Em resposta, os deputados suspenderam Vizcarra por 12 meses sob a alegação de “incapacidade moral” e nomearam sua vice, Mercedez Aráoz, para o comando da República. A polícia foi convocada para proteger o Congresso, enquanto moradores da capital Lima saíam às ruas em protesto. As Forças Armadas declararam, porém, “total apoio à ordem constitucional e ao presidente”. Instalou-se uma guerra de versões. Juristas simpáticos a Vizcarra dizem que a decisão legislativa seria ilegal, pois determinada após a suspensão anunciada pelo Executivo. Congressistas afirmam que o afastamento do mandatário foi aprovado minutos antes do anúncio de interrupção dos trabalhos parlamentares. A Constituição peruana permite ao presidente propor a dissolução do Congresso caso “este tenha censurado ou negado duas moções de confiança do Conselho de ministros”, o que ocorreu: o Parlamento rejeitou tanto mudar o sistema de escolha dos juízes do tribunal quanto a convocação de novas eleições.

Na terça-feira 1º, Vizcarra despontava como o vencedor da contenda. Pesquisas de opinião indicaram um alto índice de apoio da população à dissolução do Congresso. Além das ruas, o presidente tem a seu lado a maioria dos governadores. Aráoz chegou a aceitar a manobra parlamentar, classificou de “inconstitucional” a decisão do presidente e se declarou pronta a assumir o poder: “Não fujo das minhas responsabilidades, por mais difíceis que sejam as circunstâncias”. Os congressistas tentaram, sem sucesso, retomar os trabalhos. Mudou de ideia antes do dia acabar. No meio da noite, a vice entregou sua carta de renúncia e defendeu novas eleições.

O confronto entre Vizcarra e os parlamentares é o ápice de uma longa crise na política local derivada dos efeitos internacionais da Operação Lava Jato. Em princípio, o motivo do embate foi a recusa do Congresso em alterar o sistema de escolha dos juízes do Tribunal Constitucional, equivalente ao STF no Brasil. Os deputados pretendiam trocar de uma única tacada 6 dos 7 magistrados da corte. Alguns dos nomes sugeridos são suspeitos de atos de corrupção. Em uma sessão na sexta-feira 27, o advogado Gonzalo Ortiz de Zevallos, primo do presidente do Parlamento, Pedro Olaechea, obteve os 87 votos mínimos necessários para assumir uma cadeira no tribunal, mas sua nomeação acabou manchada por uma denúncia de fraude. A deputada Maria Elena Foronda, de esquerda e favorável à intervenção no Parlamento, afirmou que seu voto, contrário à indicação, foi adulterado no painel. Foronda pediu ao Ministério Público uma investigação do caso e deu um motivo para a ação de Vizcarra.

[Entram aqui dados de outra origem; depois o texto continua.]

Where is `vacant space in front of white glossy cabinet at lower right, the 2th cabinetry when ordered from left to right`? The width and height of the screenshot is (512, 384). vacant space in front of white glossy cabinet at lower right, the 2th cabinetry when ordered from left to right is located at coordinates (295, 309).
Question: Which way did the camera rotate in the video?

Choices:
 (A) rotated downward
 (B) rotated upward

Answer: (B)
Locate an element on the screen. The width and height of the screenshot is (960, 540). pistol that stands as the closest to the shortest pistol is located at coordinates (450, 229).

Quatro ex-presidentes e a família Fujimori são acusados de receber propina da Odebrecht

A pressa em trocar os integrantes da alta corte não passou despercebida pela Comissão Interamericana de Direitos Humanos, que estranhou a tentativa intempestiva de mudar a correlação de forças no momento em que o tribunal começou a analisar os recursos apresentados pelas defesas dos principais investigados por corrupção. Em nota, a comissão disse observar “que esse processo de seleção se realiza em um contexto político marcado por denúncias sobre a participação de funcionários de diversas entidades do sistema judicial em atos de corrupção, por meio de tráfico de influência, favorecimento pessoal, abuso de poder e prevaricação”.

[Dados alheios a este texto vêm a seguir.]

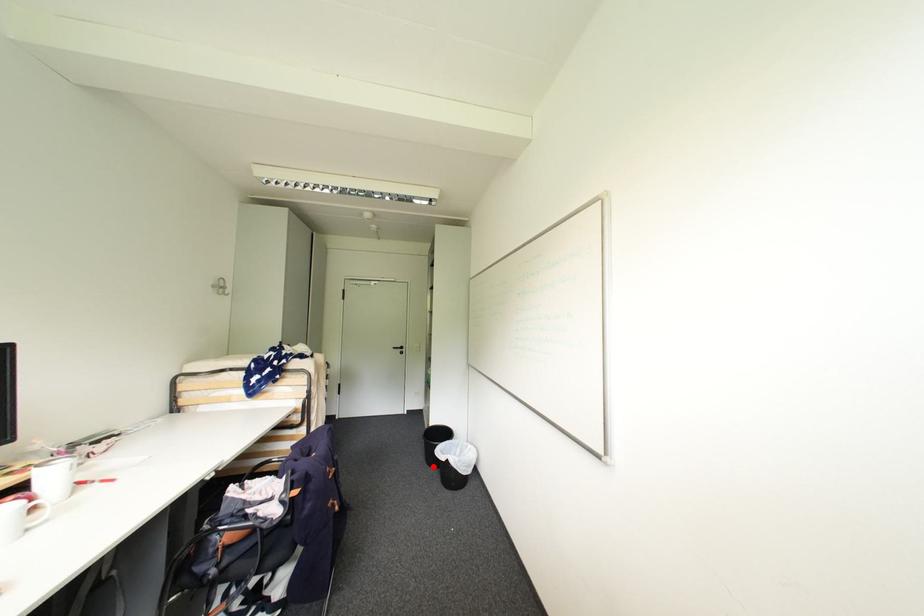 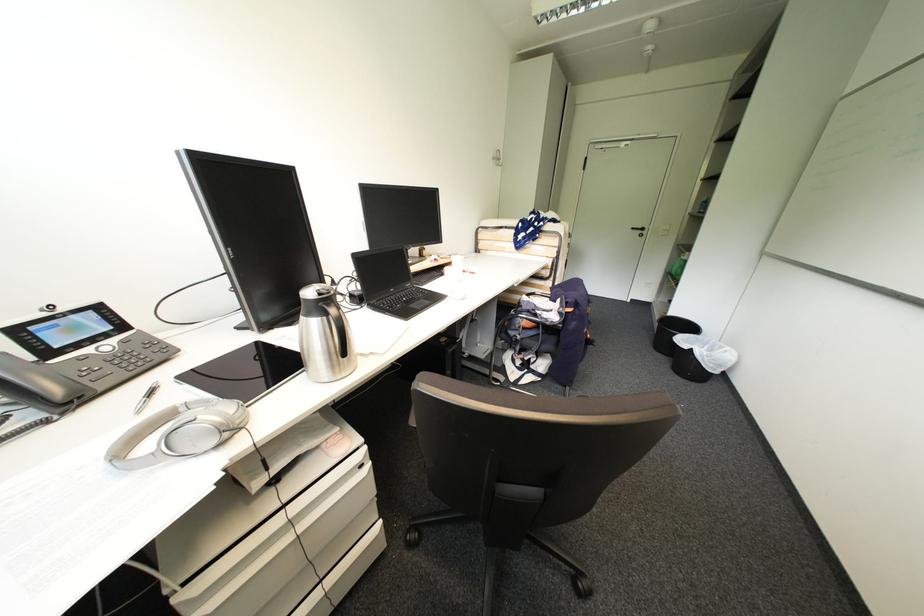 Question: I am providing you with two images of the same scene from different viewpoints. In image1, a red point is highlighted. Considering the same 3D point in image2, which of the following is correct?

Choices:
 (A) It is closer
 (B) It is farther

Answer: (A)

Quem manda? Vizcarra dissolveu o Congresso e convocou eleições. O Parlamento não aceita a decisão. Foto: Renato Pajuelo/Andina/AFP

A maioria parlamentar fujimorista formou-se após as tumultuadas eleições presidenciais de 2016. O liberal Pedro Paulo Kuczynski venceu a disputa em segundo turno por uma pequena margem contra Keiko Fujimori, filha de Alberto, ex-presidente que promoveu um autogolpe em 1992 e governou o Peru de forma ditatorial durante uma década. Preso por corrupção, Fujimori, de 80 anos, chegou a ser solto em 2017, beneficiado por um indulto motivado por seu grave estado de saúde, mas voltou à prisão em janeiro deste ano. Keiko também está atrás das grades, acusada de lavagem de dinheiro de propina da Odebrecht. Ainda assim, pai e filha comandam da cadeia a mais extremista oposição peruana. O afã em alterar a composição do Tribunal de Apelação atenderia, aliás, aos interesses de Keiko. A corte vai analisar em breve um pedido de habeas corpus da ex-candidata presidencial.

O outro lado está igualmente enredado no escândalo da Odebrecht. Acuado por denúncias de recebimento de propina da construtora brasileira revelada pela Lava Jato, Kuczynski não resistiu às pressões. Em março do ano passado, após um ano e sete meses no poder e dois processos inacabados de impeachment, o presidente renunciou ao cargo e deu lugar ao vice, Vizcarra, que havia se notabilizado por comandar uma cruzada contra a corrupção. Além de Kuczynski, outros três presidentes peruanos foram acusados de receber dinheiro ilegal da empreiteira. No episódio mais dramático e notório dessa trama, Alan García matou-se em abril para evitar a prisão. Alejandro Toledo, antecessor de García, está detido nos Estados Unidos à espera da extradição. Ollanta Humala, sucessor de García, responde a um processo no Peru e corre o risco de ser condenado a 20 anos de prisão.